All treatment groups demonstrated significant progression of coronary calcium from baseline, measured as a change in CaI (HIST, +0.044 [0.0 to 0.12]; LIST, +0.038 [0.0 to 0.11]; no-statin, +0.02 [0.0 to 0.10]; p < 0.001 for all treatment groups). In a PAVadjusted model, pairwise comparisons demonstrated that the change in CaI was significantly greater in the LIST versus no-statin groups (p = 0.03) and the HIST versus no-statin groups (p = 0.007), but not for the HIST versus LIST comparison (p =0.18) (Figure 1A). In a TAV-adjusted model, similar results were found, with pairwise comparisons demonstrating the change in CaI to be significantly greater in the LIST versus no-statin groups (p = 0.01) and the HIST versus no-statin groups (p = 0.004), but not for the HIST versus LIST comparison (p = 0.35) (Figure 1B).

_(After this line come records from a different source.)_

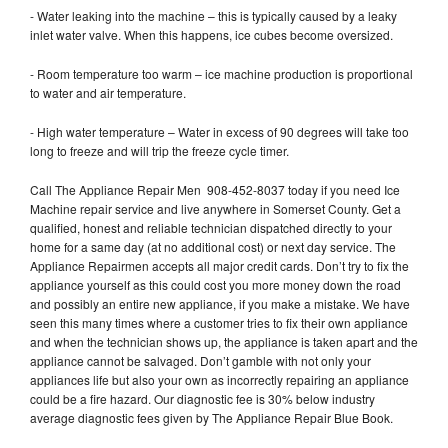
- Water leaking into the machine – this is typically caused by a leaky
inlet water valve. When this happens, ice cubes become oversized.
- Room temperature too warm – ice machine production is proportional
to water and air temperature.
- High water temperature – Water in excess of 90 degrees will take too
long to freeze and will trip the freeze cycle timer.
Call The Appliance Repair Men 908-452-8037 today if you need Ice
Machine repair service and live anywhere in Somerset County. Get a
qualified, honest and reliable technician dispatched directly to your
home for a same day (at no additional cost) or next day service. The
Appliance Repairmen accepts all major credit cards. Don’t try to fix the
appliance yourself as this could cost you more money down the road
and possibly an entire new appliance, if you make a mistake. We have
seen this many times where a customer tries to fix their own appliance
and when the technician shows up, the appliance is taken apart and the
appliance cannot be salvaged. Don’t gamble with not only your
appliances life but also your own as incorrectly repairing an appliance
could be a fire hazard. Our diagnostic fee is 30% below industry
average diagnostic fees given by The Appliance Repair Blue Book.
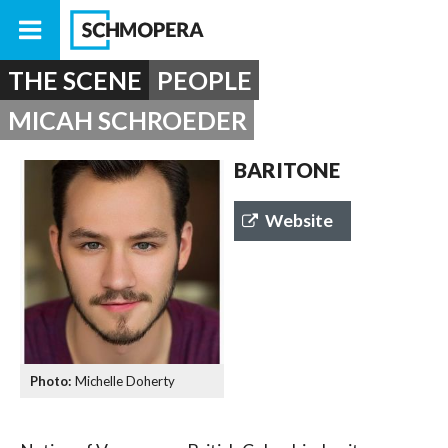
THE SCENE
PEOPLE
MICAH SCHROEDER
BARITONE
Website
Michelle Doherty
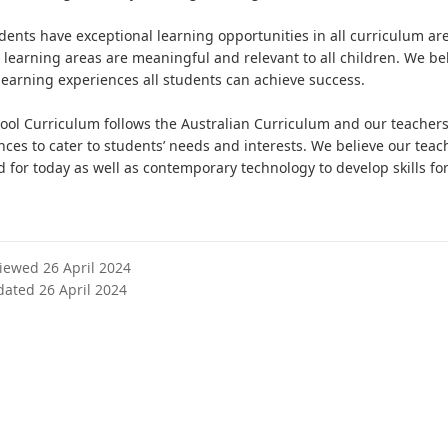
dents have exceptional learning opportunities in all curriculum are
y learning areas are meaningful and relevant to all children. We be
 learning experiences all students can achieve success.
ool Curriculum follows the Australian Curriculum and our teachers a
nces to cater to students’ needs and interests. We believe our tea
 for today as well as contemporary technology to develop skills for
viewed 26 April 2024
dated 26 April 2024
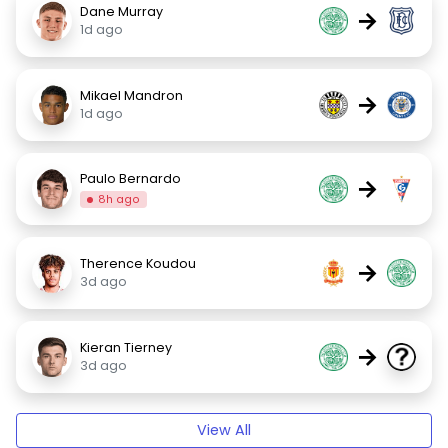
Dane Murray
→
1d ago
Mikael Mandron
→
1d ago
Paulo Bernardo
→
8h ago
Therence Koudou
→
3d ago
Kieran Tierney
→
3d ago
View All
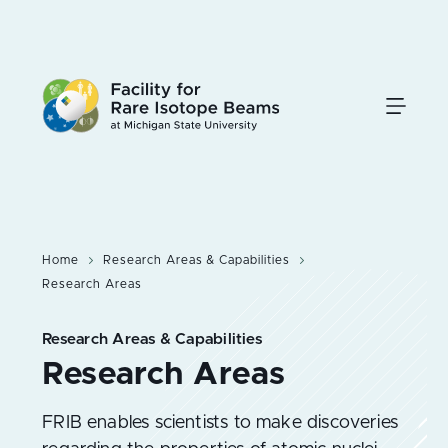
Skip
to
main
content
Home
Research Areas & Capabilities
Research Areas
Research Areas & Capabilities
FRIB enables scientists to make discoveries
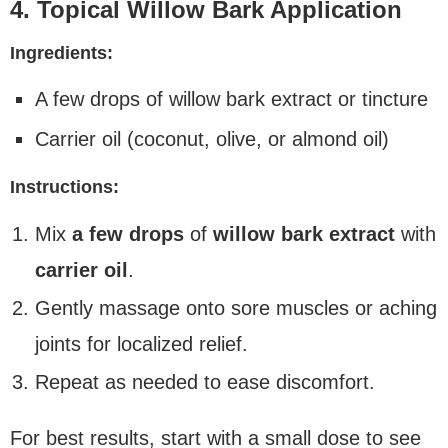
4. Topical Willow Bark Application
Ingredients:
A few drops of willow bark extract or tincture
Carrier oil (coconut, olive, or almond oil)
Instructions:
Mix
a few drops
of
willow bark extract
with
carrier oil
.
Gently massage onto sore muscles or aching
joints for localized relief.
Repeat as needed to ease discomfort.
For best results, start with a small dose to see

Changes in Coronary Atheroma Volume and CaI According to Plaque Progression/Regression
Table 5 describes changes in plaque volume and CaI stratified according to whether patients exhibited plaque progression (defined as change in PAV or TAV >0) or nonprogression/regression (change in PAV or TAV ≤0). Those with plaque progression demonstrated an overall +2.7 ± 0.05% and +7.5 ± 0.5 mm change in PAV and TAV, respectively, whereas nonprogressors/regressors demonstrated an overall −2.2 ± 0.06% and −13.1 ± 0.5 mm change in PAV and TAV, respectively. Changes in CaI were significantly greater in those with plaque progression compared with those with nonprogression/regression irrespective of whether adjusted for by changes in PAV (0.045 [0.00 to 0.12] vs. 0.034 [0.00 to 0.11]; p = 0.002) or changes in TAV (0.045 [0.00 to 0.12] vs. 0.034 [0.00 to 0.11]; p < 0.001).
Relationships Between Changes in CaI and On-treatment Lipoproteins and CRP
Table 6 describes correlations between changes in CaI and average on-treatment lipoprotein and CRP levels among patients receiving HIST and no-statin therapy. No significant correlations were found between HISTmediated changes in lipoprotein or CRP levels and changes in CaI. Similarly, no significant associations were found between changes in lipoprotein and CRP levels and changes in CaI in those patients receiving no-statin therapy.